The AI sandbox is Lachance’s major project. Users can go through four portals, ranging from a beginner’s guide to generative AI and learning how to use common tools such as ChatGPT and Microsoft’s Copilot to more advanced skills such as app development. Users learn how to use generative AI by playing AI-created games meant to familiarize lawyers with the technology. There are quizzes and surveys throughout the portals as a way for the OBA to gauge how users use the platform.
The key piece is LawQI, the platform’s AI assistant. Built on Anthropic’s AI tool Claude, it provides citations for every response and its answers are given in the Canadian context. Transcripts from Lachance’s weekly chats and his articles are fed into it, along with OBA resources and text from provincial law society AI regulatory guidelines. LawQI is programmed to have the subtle tone of a Brooklyn resident (think Bugs Bunny) and ends every response with a relevant movie quote.
“I wanted to build learning resources that are directly in the environment,” Lachance says.
“It’s not enough to say go use ChatGPT. We wanted to create an AI working environment that lawyers could feel confident using. I want lawyers to know how things work under the hood so they can judge other tools as they use them.”
Lachance built the sandbox and LawIQ through a partnership with Praxis AI, a U.S. tech company focused on using AI in education. The company creates an AI assistant based on a person’s expertise. The goal is for students to use a professor’s AI assistant to answer questions outside of the classroom. Praxis AI created its first AI assistant in 2023 based on the writings and lectures of a bioinformatics and cancer researcher from Clemson University. The company is working with the University of Toronto and several other schools in the U.S.

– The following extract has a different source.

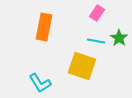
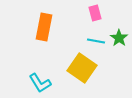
pink rectangle: moved 2 px left; rotated 49 degrees counterclockwise
yellow square: moved 2 px down; rotated 16 degrees clockwise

“With large language models, the more data you have, the more generic the answers you get,” said Praxis AI CEO David Clarke at the November launch of the sandbox.
“Having a more specialized set of data, for example, Canadian law, the more context you have and less hallucinations.”
One reason Lachance sought out Praxis AI is the company’s history of working with smaller universities and colleges.
“Large law firms can afford to pay for AI training, but small and solo law firms, people in government and in-house lawyers don’t get those opportunities,” he says.
“We wanted to scale a project to provide something for everyone.”
New content will be added to the sandbox in the coming months. Lachance also hopes to add a feature where lawyers can access a digital marketplace of legal vendors to try out new tools.
“The goal is to understand what AI is capable of and how to engage with it,” he says.
“If you spend 20 minutes with this tool, you’ll be 80 percent ahead of the profession.”